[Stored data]
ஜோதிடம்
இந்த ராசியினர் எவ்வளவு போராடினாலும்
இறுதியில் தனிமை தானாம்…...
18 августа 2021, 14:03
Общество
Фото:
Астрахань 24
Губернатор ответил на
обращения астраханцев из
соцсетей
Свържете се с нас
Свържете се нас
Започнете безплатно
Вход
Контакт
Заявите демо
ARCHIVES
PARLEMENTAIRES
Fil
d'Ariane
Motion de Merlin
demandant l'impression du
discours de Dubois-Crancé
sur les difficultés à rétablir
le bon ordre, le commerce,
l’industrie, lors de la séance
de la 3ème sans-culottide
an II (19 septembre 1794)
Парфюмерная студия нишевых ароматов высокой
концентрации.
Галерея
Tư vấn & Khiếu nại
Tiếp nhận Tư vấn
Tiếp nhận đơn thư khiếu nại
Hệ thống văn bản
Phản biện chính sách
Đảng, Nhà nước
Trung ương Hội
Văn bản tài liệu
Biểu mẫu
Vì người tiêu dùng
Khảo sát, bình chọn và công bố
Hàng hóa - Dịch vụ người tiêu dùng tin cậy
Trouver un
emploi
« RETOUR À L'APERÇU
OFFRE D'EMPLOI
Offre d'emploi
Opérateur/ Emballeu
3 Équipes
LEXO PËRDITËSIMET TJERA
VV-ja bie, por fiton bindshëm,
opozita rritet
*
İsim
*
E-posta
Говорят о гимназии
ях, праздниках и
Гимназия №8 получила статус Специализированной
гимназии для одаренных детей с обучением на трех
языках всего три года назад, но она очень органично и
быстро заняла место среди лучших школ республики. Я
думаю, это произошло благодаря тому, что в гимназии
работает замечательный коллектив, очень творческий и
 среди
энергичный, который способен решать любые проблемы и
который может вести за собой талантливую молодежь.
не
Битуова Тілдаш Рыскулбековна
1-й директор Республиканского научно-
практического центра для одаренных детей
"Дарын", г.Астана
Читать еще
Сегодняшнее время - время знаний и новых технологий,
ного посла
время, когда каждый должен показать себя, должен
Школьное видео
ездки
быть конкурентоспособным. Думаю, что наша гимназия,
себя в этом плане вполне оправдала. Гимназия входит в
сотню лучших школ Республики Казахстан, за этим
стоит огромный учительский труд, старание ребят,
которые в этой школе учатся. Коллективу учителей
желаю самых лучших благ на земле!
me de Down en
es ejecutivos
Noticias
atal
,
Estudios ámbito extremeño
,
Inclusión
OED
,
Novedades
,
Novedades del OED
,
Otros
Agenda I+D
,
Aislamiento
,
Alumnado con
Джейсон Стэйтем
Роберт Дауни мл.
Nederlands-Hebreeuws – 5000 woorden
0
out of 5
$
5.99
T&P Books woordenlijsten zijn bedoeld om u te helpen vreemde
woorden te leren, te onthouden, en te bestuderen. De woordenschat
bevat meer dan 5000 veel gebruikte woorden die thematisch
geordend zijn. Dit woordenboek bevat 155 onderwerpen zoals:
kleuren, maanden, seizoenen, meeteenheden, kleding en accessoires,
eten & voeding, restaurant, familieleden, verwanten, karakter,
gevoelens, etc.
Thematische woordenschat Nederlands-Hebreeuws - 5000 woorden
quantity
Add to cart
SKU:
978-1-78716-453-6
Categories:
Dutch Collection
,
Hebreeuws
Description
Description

→ EXERCISE
Looking at the records above, return exactly the lines from the line with "PARLEMENTAIRES" to the line with "быть конкурентоспособным. Думаю, что", both ends included.

→ ANSWER SECTION
PARLEMENTAIRES
Fil
d'Ariane
Motion de Merlin
demandant l'impression du
discours de Dubois-Crancé
sur les difficultés à rétablir
le bon ordre, le commerce,
l’industrie, lors de la séance
de la 3ème sans-culottide
an II (19 septembre 1794)
Парфюмерная студия нишевых ароматов высокой
концентрации.
Галерея
Tư vấn & Khiếu nại
Tiếp nhận Tư vấn
Tiếp nhận đơn thư khiếu nại
Hệ thống văn bản
Phản biện chính sách
Đảng, Nhà nước
Trung ương Hội
Văn bản tài liệu
Biểu mẫu
Vì người tiêu dùng
Khảo sát, bình chọn và công bố
Hàng hóa - Dịch vụ người tiêu dùng tin cậy
Trouver un
emploi
« RETOUR À L'APERÇU
OFFRE D'EMPLOI
Offre d'emploi
Opérateur/ Emballeu
3 Équipes
LEXO PËRDITËSIMET TJERA
VV-ja bie, por fiton bindshëm,
opozita rritet
*
İsim
*
E-posta
Говорят о гимназии
ях, праздниках и
Гимназия №8 получила статус Специализированной
гимназии для одаренных детей с обучением на трех
языках всего три года назад, но она очень органично и
быстро заняла место среди лучших школ республики. Я
думаю, это произошло благодаря тому, что в гимназии
работает замечательный коллектив, очень творческий и
 среди
энергичный, который способен решать любые проблемы и
который может вести за собой талантливую молодежь.
не
Битуова Тілдаш Рыскулбековна
1-й директор Республиканского научно-
практического центра для одаренных детей
"Дарын", г.Астана
Читать еще
Сегодняшнее время - время знаний и новых технологий,
ного посла
время, когда каждый должен показать себя, должен
Школьное видео
ездки
быть конкурентоспособным. Думаю, что наша гимназия,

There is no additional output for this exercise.